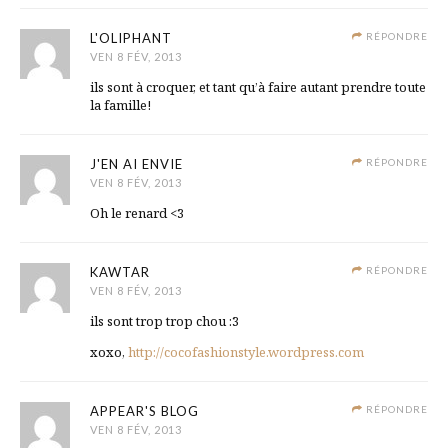
L'OLIPHANT
RÉPONDRE
VEN 8 FÉV, 2013
ils sont à croquer, et tant qu’à faire autant prendre toute
la famille!
J'EN AI ENVIE
RÉPONDRE
VEN 8 FÉV, 2013
Oh le renard <3
KAWTAR
RÉPONDRE
VEN 8 FÉV, 2013
ils sont trop trop chou :3
xoxo,
http://cocofashionstyle.wordpress.com
APPEAR'S BLOG
RÉPONDRE
VEN 8 FÉV, 2013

▶ _Action item_:
What is needed is an exact repetition of every entry, without the pictures.

▶ _Exercise response_:
L'OLIPHANT
RÉPONDRE
VEN 8 FÉV, 2013
ils sont à croquer, et tant qu’à faire autant prendre toute
la famille!
J'EN AI ENVIE
RÉPONDRE
VEN 8 FÉV, 2013
Oh le renard <3
KAWTAR
RÉPONDRE
VEN 8 FÉV, 2013
ils sont trop trop chou :3
xoxo,
http://cocofashionstyle.wordpress.com
APPEAR'S BLOG
RÉPONDRE
VEN 8 FÉV, 2013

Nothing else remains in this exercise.